Department of Radiology, Northwestern University Feinberg School of Medicine, Chicago, IL 60611, USA.
AJR Am J Roentgenol. 2011 Mar;196(3):553-61. doi: 10.2214/AJR.10.4580.
The purpose of our study was to compare the utility of MR elastography (MRE) and diffusion-weighted imaging (DWI) in characterizing fibrosis and chronic hepatitis in patients with chronic liver diseases.
Seventy-six patients with chronic liver disease underwent abdominal MRI, MRE, and DWI. Severities of liver fibrosis and chronic hepatitis were graded by histopathologic analysis according to standard disease-specific classifications. The overall predictive ability of MRE and DWI in assessment of fibrosis was compared by constructing a receiver operating characteristic (ROC) curve and calculating the area under the curve (AUC) on the basis of histopathologic analysis.
Using ROC analysis, MRE showed greater capability than DWI in discriminating stage 2 or greater (≥ F2), stage 3 or greater (≥ F3), and cirrhosis (≥ F4), shown as significant differences in AUC (p = 0.003, p = 0.001, and p = 0.001, respectively). Higher sensitivity and specificity were shown by MRE in predicting fibrosis scores ≥ F2 (91% and 97%), scores ≥ F3 (92% and 95%), and scores F4 (95% and 87%) compared with DWI (84% and 82%, 88% and 76%, and 85% and 68%, respectively). Although MRE had higher ability in identification of liver with fibrosis scores ≥ F1 than DWI, a significant difference was not seen (p = 0.398). Stiffness values on MRE increased in relation to increasing severity of fibrosis confirmed by histopathology scores; however, a consistent relationship between apparent diffusion coefficient (ADC) values and stage of fibrosis was not shown. In addition, liver tissue with chronic hepatitis preceding fibrosis may account for mild elevation of liver stiffness.

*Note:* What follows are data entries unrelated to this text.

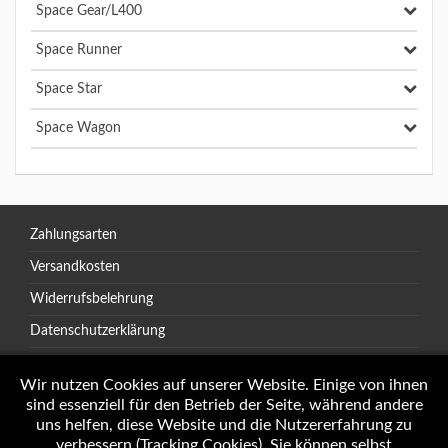
Space Gear/L400
Space Runner
Space Star
Space Wagon
Zahlungsarten
Versandkosten
Widerrufsbelehrung
Datenschutzerklärung
AGB
Wir nutzen Cookies auf unserer Website. Einige von ihnen
sind essenziell für den Betrieb der Seite, während andere
uns helfen, diese Website und die Nutzererfahrung zu
verbessern (Tracking Cookies). Sie können selbst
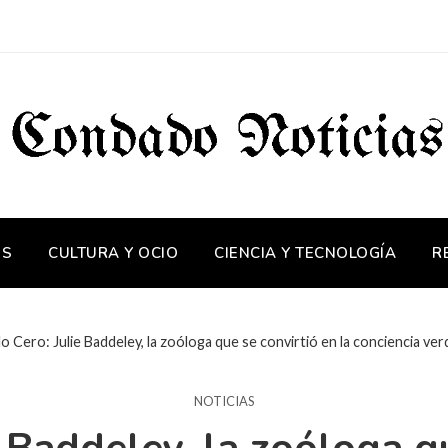
OS
CULTURA Y OCIO
CIENCIA Y TECNOLOGÍA
R
lo Cero: Julie Baddeley, la zoóloga que se convirtió en la conciencia v
NOTICIAS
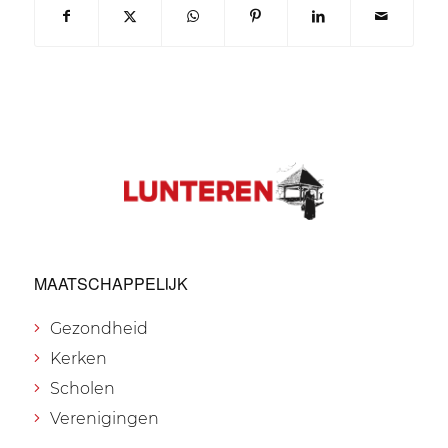
MAATSCHAPPELIJK
Gezondheid
Kerken
Scholen
Verenigingen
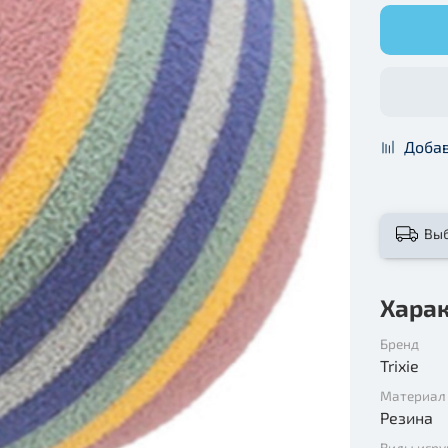
Добав
Вы
Хара
Бренд
Trixie
Материал
Резина
Виды игр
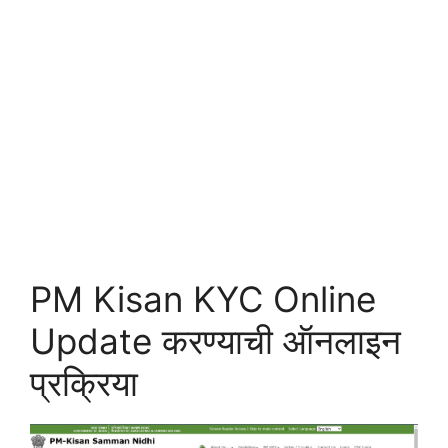
PM Kisan KYC Online
Update करण्याची ऑनलाइन
प्रक्रिया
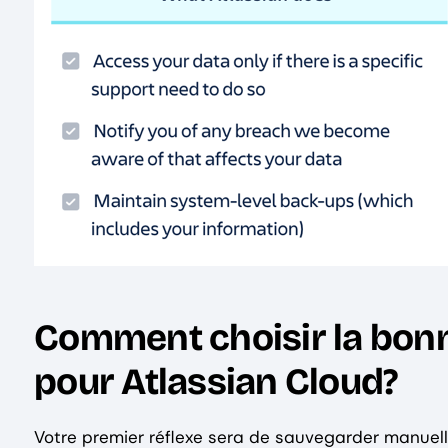
Comment choisir la bonn
pour Atlassian Cloud?
Votre premier réflexe sera de sauvegarder manuell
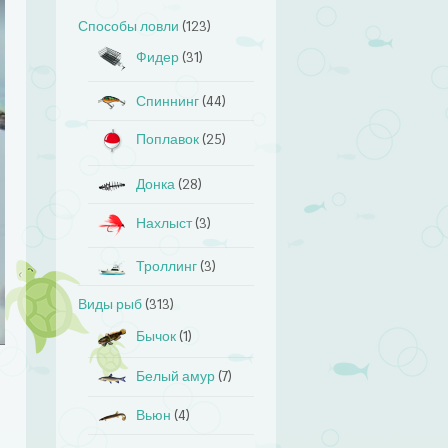
Способы ловли
(123)
Фидер
(31)
Спиннинг
(44)
Поплавок
(25)
Донка
(28)
Нахлыст
(3)
Троллинг
(3)
Виды рыб
(313)
Бычок
(1)
Белый амур
(7)
Вьюн
(4)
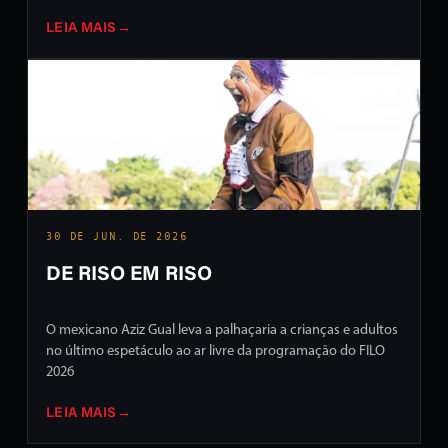
LEIA MAIS
→
30 DE JUN. DE 2026
DE RISO EM RISO
O mexicano Aziz Gual leva a palhaçaria a crianças e adultos
no último espetáculo ao ar livre da programação do FILO
2026
LEIA MAIS
→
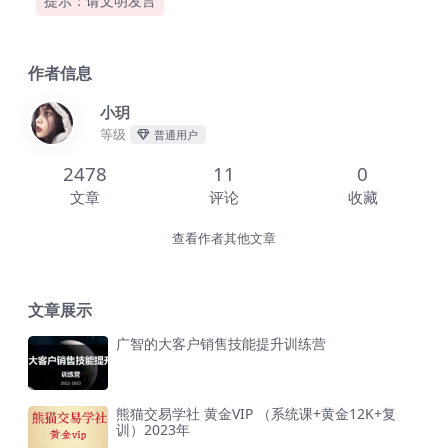
提示：请文明发言
作者信息
小玥
等级
普通用户
2478
11
0
文章
评论
收藏
查看作者其他文章
文章展示
广智的大客户销售技能提升训练营
熊猫交易学社 黄金VIP （系统课+黄金12K+复
训）2023年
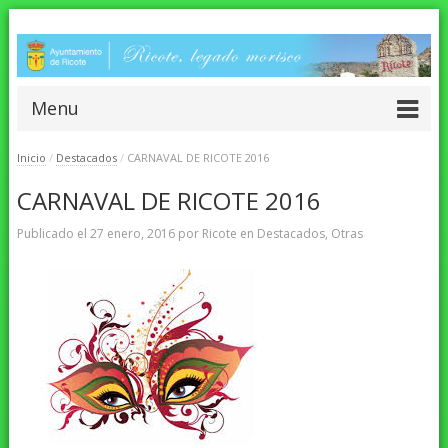
Menu
Inicio
/
Destacados
/
CARNAVAL DE RICOTE 2016
CARNAVAL DE RICOTE 2016
Publicado el
27 enero, 2016
por
Ricote
en
Destacados
,
Otras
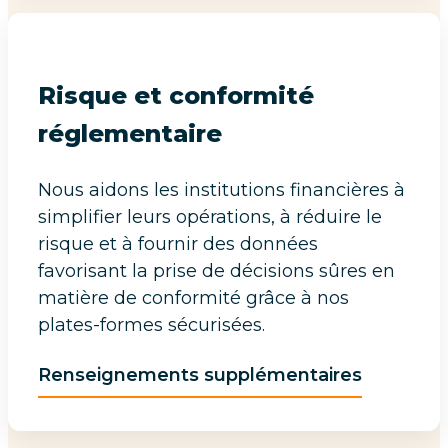
Risque et conformité
réglementaire
Nous aidons les institutions financières à
simplifier leurs opérations, à réduire le
risque et à fournir des données
favorisant la prise de décisions sûres en
matière de conformité grâce à nos
plates-formes sécurisées.
Renseignements supplémentaires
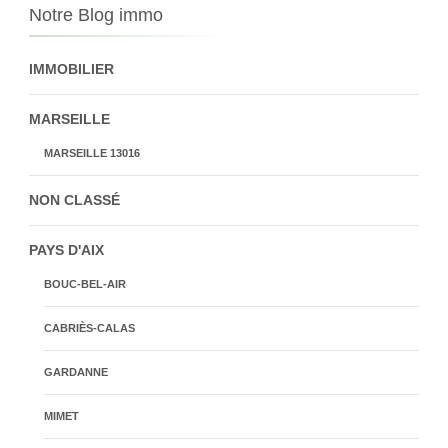
Notre Blog immo
IMMOBILIER
MARSEILLE
MARSEILLE 13016
NON CLASSÉ
PAYS D'AIX
BOUC-BEL-AIR
CABRIÈS-CALAS
GARDANNE
MIMET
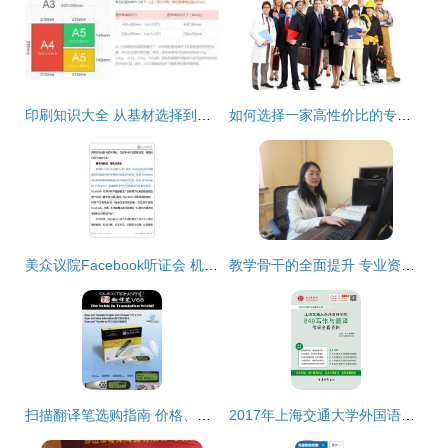
印刷知识大全 从基材选择到质量控制的全流程解析
如何选择一家高性价比的专业英语翻译公司 资料翻译服务全攻略
美众议院Facebook听证会 机密备忘录解读与专家咨询服务全攻略
教学骨干的全面提升 专业资料翻译服务的价值探索
扫描翻译笔选购指南 价格、厂家及资料翻译服务解析
2017年上海交通大学外国语学院849写作与翻译考研全套资料解析与备考指南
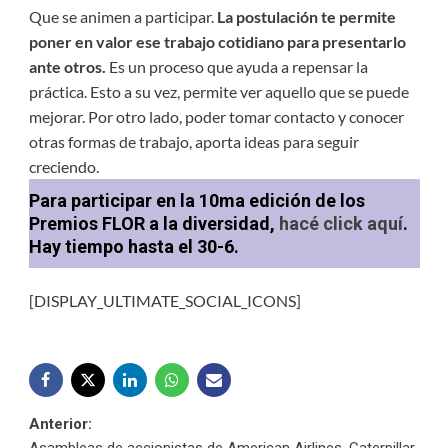
Que se animen a participar.
La postulación te permite
poner en valor ese trabajo cotidiano para presentarlo
ante otros.
Es un proceso que ayuda a repensar la
práctica. Esto a su vez, permite ver aquello que se puede
mejorar. Por otro lado, poder tomar contacto y conocer
otras formas de trabajo, aporta ideas para seguir
creciendo.
Para participar en la 10ma edición de los
Premios FLOR a la diversidad,
hacé click aquí
.
Hay tiempo hasta el 30-6.
[DISPLAY_ULTIMATE_SOCIAL_ICONS]
Navegación
Anterior:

MRE had greater predictive ability in distinguishing the stages of liver fibrosis than DWI.
本研究旨在比较磁共振弹性成像(MRE)和弥散加权成像(DWI)在评估慢性肝病患者肝纤维化和慢性肝炎中的作用。
76 例慢性肝病患者行腹部 MRI、MRE 和 DWI 检查。根据标准疾病特异性分类,对肝纤维化和慢性肝炎的严重程度进行组织病理学分析分级。通过构建受试者工作特征(ROC)曲线并基于组织病理学分析计算曲线下面积(AUC),比较 MRE 和 DWI 评估纤维化的总体预测能力。
采用 ROC 分析,MRE 在鉴别 2 期或更高级别(≥F2)、3 期或更高级别(≥F3)和肝硬化(≥F4)方面优于 DWI,AUC 差异有统计学意义(p=0.003、p=0.001 和 p=0.001)。MRE 在预测纤维化评分≥F2(91%和 97%)、≥F3(92%和 95%)和 F4(95%和 87%)方面的灵敏度和特异性均高于 DWI(84%和 82%、88%和 76%以及 85%和 68%)。虽然 MRE 在鉴别纤维化评分≥F1 的肝组织方面优于 DWI,但差异无统计学意义(p=0.398)。MRE 检测的肝脏硬度值随组织病理学评分提示的纤维化严重程度增加而升高,但与纤维化分期之间未见一致性关系。此外,可能由于纤维化之前存在慢性肝炎,肝脏硬度轻度升高。
MRE 在鉴别肝纤维化分期方面优于 DWI。